El Edificio Monadnock, en Chicago, comenzó su construcción en 1891 y todavía se utiliza sin problemas. El edificio presenta una fachada sobria sin grandes ornamentos y una altura muy expresiva –en ese momento– de 16 pisos. Se considera el primer rascacielos construido en mampostería estructural, con ladrillos cerámicos y una base de granito. Para soportar toda la carga del edificio, los muros estructurales en la planta baja tienen 1.8 metros de espesor, mientras que en la parte superior, 46 centímetros. 130 años después, este sistema constructivo sigue en boga y permite la construcción de edificios aún más altos, con muros mucho más delgados, logrando racionalidad y economía en la obra. Pero, ¿de qué se trata la mampostería estructural? ¿cómo utilizarla en proyectos arquitectónicos? ¿en qué edificaciones se recomienda este sistema?

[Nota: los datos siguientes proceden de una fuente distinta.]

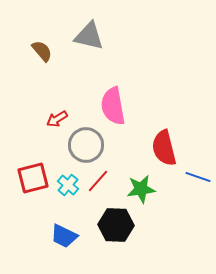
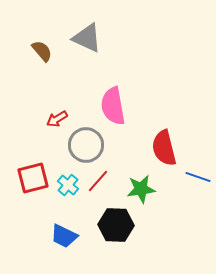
gray triangle: moved 2 px left, 2 px down; rotated 12 degrees clockwise
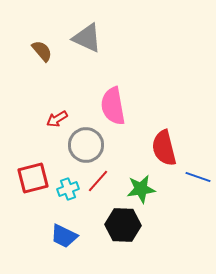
cyan cross: moved 4 px down; rotated 30 degrees clockwise
black hexagon: moved 7 px right
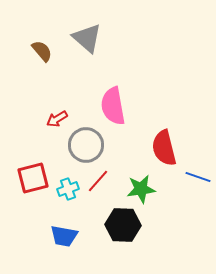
gray triangle: rotated 16 degrees clockwise
blue trapezoid: rotated 16 degrees counterclockwise
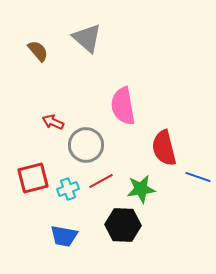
brown semicircle: moved 4 px left
pink semicircle: moved 10 px right
red arrow: moved 4 px left, 3 px down; rotated 55 degrees clockwise
red line: moved 3 px right; rotated 20 degrees clockwise
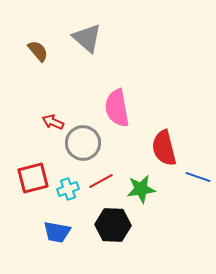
pink semicircle: moved 6 px left, 2 px down
gray circle: moved 3 px left, 2 px up
black hexagon: moved 10 px left
blue trapezoid: moved 7 px left, 4 px up
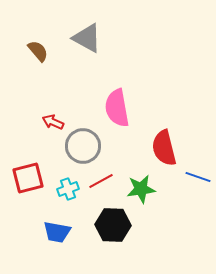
gray triangle: rotated 12 degrees counterclockwise
gray circle: moved 3 px down
red square: moved 5 px left
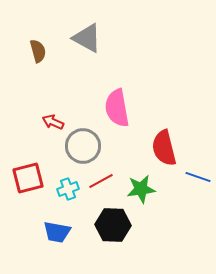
brown semicircle: rotated 25 degrees clockwise
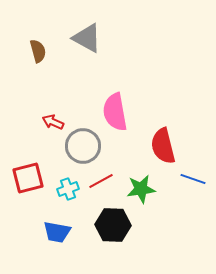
pink semicircle: moved 2 px left, 4 px down
red semicircle: moved 1 px left, 2 px up
blue line: moved 5 px left, 2 px down
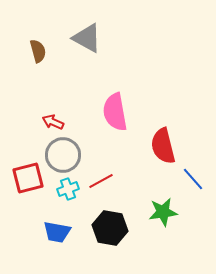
gray circle: moved 20 px left, 9 px down
blue line: rotated 30 degrees clockwise
green star: moved 22 px right, 23 px down
black hexagon: moved 3 px left, 3 px down; rotated 8 degrees clockwise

Estudios Terra / Arquitetos Associados. Image © Leonardo Finotti
Estudios Terra / Arquitetos Associados. Image © Leonardo Finotti

El acto de "apilar" piedras para construir muros se utilizó en edificios emblemáticos como las pirámides, el Partenón, la Gran Muralla China, la Catedral de Notre Dame y muchos otros. Algunos de estos edificios continúan intrigando a los investigadores sobre cómo fueron construidos y cómo permanecen en pie. Trazar una línea de tiempo para la mampostería estructural es acercarse a la historia de la arquitectura y sus grandes obras. En pocas palabras, es un sistema constructivo en el que los muros del edificio realizan la función estructural, utilizando bloques, ladrillos o piedras, de tal manera que se vuelven autoportantes. Apilados en capas, los componentes pueden o no estar conectados por un aglutinante (mortero), que afecta fuertemente las propiedades mecánicas de la pared. Dichos morteros pueden ser cal, cemento o adhesivos sintéticos.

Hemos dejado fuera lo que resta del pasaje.